After Democrats seized control of the Erie County Legislature, meaning they would soon control the Water Authority, Republican appointee Earl L. Jann Jr. signed a three-year pact ensuring him a salary of around $150,000 a year.
With the contract, signed in January 2018, Jann could have collected the remaining balance on the three-year term if a new Democratic majority on the Water Authority board fired him without cause. Jann could have collected $300,000 to $400,000 if fired in the first year.
After The Buffalo News published articles about the contract, Assembly Member Monica P. Wallace, D-Lancaster, introduced a bill to limit the golden parachutes that state authorities could pay to an "at-will" employee, or one who can be fired at any time. Her Severance Pay Limitation Act, approved by both houses and recently signed by the governor, limits severance for at-will appointees to no more than 12 weeks’ pay.
“When the Erie County Water Authority voted to give a ‘golden parachute’ contract to its then-executive director, I was disgusted by this waste of scarce public dollars," Wallace said in a statement Monday announcing that Gov. Andrew M. Cuomo had signed the bill. "Monies paid to The Erie County Water Authority should be spent addressing our crumbling infrastructure and improving our water quality, not providing lucrative severance packages to its executives."
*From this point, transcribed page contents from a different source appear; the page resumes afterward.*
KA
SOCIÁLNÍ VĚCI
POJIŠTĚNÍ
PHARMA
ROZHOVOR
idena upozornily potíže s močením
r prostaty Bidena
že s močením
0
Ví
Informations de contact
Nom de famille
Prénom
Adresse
Jann ended up being dismissed in June 2018 on a technicality – without his severance package. Democratic appointees to the Water Authority's board determined that in most cases, an executive director cannot be granted an employment contract that extends beyond one year because past boards cannot bind the hands of future boards on governance matters.
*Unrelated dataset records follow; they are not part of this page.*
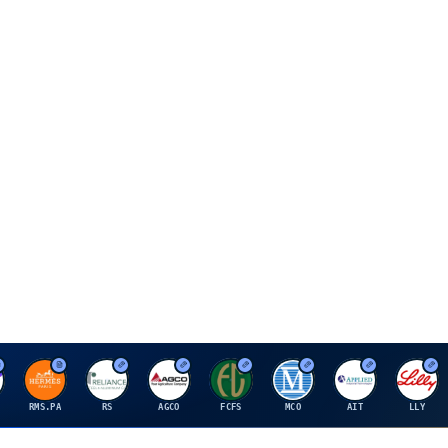
H
R
A
F
M
A
E
RMS.PA
RS
AGCO
FCFS
MCO
AIT
LLY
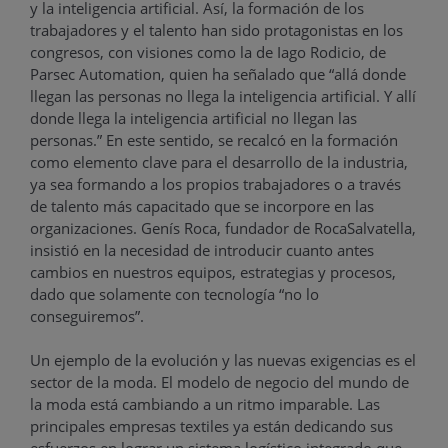
y la inteligencia artificial. Así, la formación de los
trabajadores y el talento han sido protagonistas en los
congresos, con visiones como la de Iago Rodicio, de
Parsec Automation, quien ha señalado que “allá donde
llegan las personas no llega la inteligencia artificial. Y allí
donde llega la inteligencia artificial no llegan las
personas.” En este sentido, se recalcó en la formación
como elemento clave para el desarrollo de la industria,
ya sea formando a los propios trabajadores o a través
de talento más capacitado que se incorpore en las
organizaciones. Genís Roca, fundador de RocaSalvatella,
insistió en la necesidad de introducir cuanto antes
cambios en nuestros equipos, estrategias y procesos,
dado que solamente con tecnología “no lo
conseguiremos”.
Un ejemplo de la evolución y las nuevas exigencias es el
sector de la moda. El modelo de negocio del mundo de
la moda está cambiando a un ritmo imparable. Las
principales empresas textiles ya están dedicando sus
esfuerzos en lograr un sistema logístico integrado que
In September, Jann defended his record as the Water Authority's executive director and said he was qualified for the job.
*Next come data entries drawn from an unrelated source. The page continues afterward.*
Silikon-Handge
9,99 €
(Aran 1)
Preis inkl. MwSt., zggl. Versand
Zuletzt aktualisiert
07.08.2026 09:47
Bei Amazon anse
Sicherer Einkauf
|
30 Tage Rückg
"Both as a commissioner and executive director, I initiated numerous changes that have had a positive effect," he said in a letter published in The News.
"It is one thing to claim my contract was void," he continued. "It is another to terminate my employment with no reason given. Just because I have been a supporter of the Republican Party, like my successor, doesn’t make me unqualified."
The Water Authority's current executive director is Russell J. Stoll, who had been the organization's executive engineer. He was elevated to his new post in September, with a salary of $175,000 a year. He does not have an employment contract.